Puis, plus près de la Seconde Guerre mondiale, apparaissent les grands comme Piaf, bien sûr, mais aussi Ray Ventura ou Charles Trenet. Après la guerre, une nouvelle république, quatrième de son nom, arrive en amenant un nouvel homme politique qui était issu de la très petite bourgeoisie et même parfois des travailleurs. Finies les grandes familles bourgeoises au pouvoir, et la culture reflète bien ce changement. Ce n’est plus la poésie qui sauve la chanson populaire, mais le contraire qui se produit : Prévert doit sa popularité bien plus à Montand qu’à ses livres. Les poètes sont déprisés au profit des paroliers.
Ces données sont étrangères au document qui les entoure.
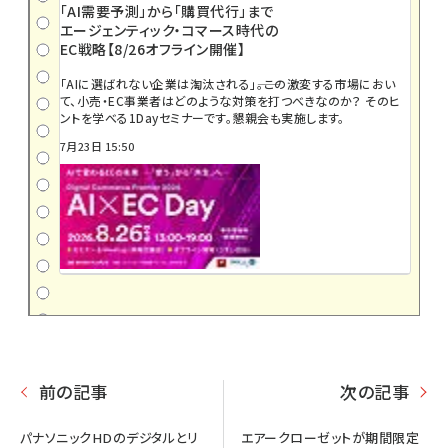
「AI需要予測」から「購買代行」まで
エージェンティック・コマース時代の
EC戦略【8/26オフライン開催】
「AIに選ばれない企業は淘汰される」――。この激変する市場におい
て、小売・EC事業者はどのような対策を打つべきなのか？ そのヒ
ントを学べる1Dayセミナーです。懇親会も実施します。
7月23日 15:50
前の記事
次の記事
パナソニックHDのデジタルとリ
エアークローゼットが期間限定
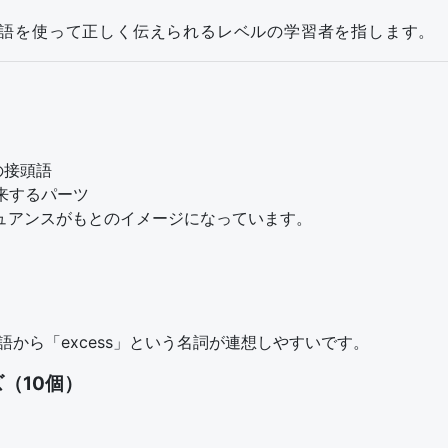
単語を使って正しく伝えられるレベルの学習者を指します。
の接頭語
に由来するパーツ
ュアンスがもとのイメージになっています。
単語から「excess」という名詞が連想しやすいです。
（10個）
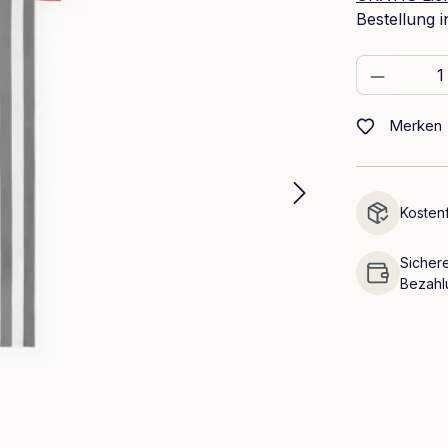
Bestellung 
Produkt
Merken
Kostenf
Sichere
Bezahl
Ce mouvement donne pourtant naissance à un grand poète français, Georges Brassens. Les années soixante prouvent qu’il est possible d’écrire des chansons avec le strict minimum de paroles. Les plus doués ont été les Beatles qui ont atteint le summum avec leur chanson « I love you » (durée 5 minutes 10, paroles : « Je t’aime, je t’aime tellement, bébé ! »). Aujourd’hui, cela ne va pas mieux. Rares sont les chansons où le texte possède une poésie ou même un sens. Au début de l’histoire humaine, l’alternance des consonnes et voyelles (parole) ne servait qu’à mieux distinguer entre eux les cris de différentes hauteurs (musique) : la boucle est bouclée ! Deux mots, trois notes et beaucoup d’argent, voilà la recette de la chanson moderne et ce ne sont pas les émissions de la télévision qui diront le contraire.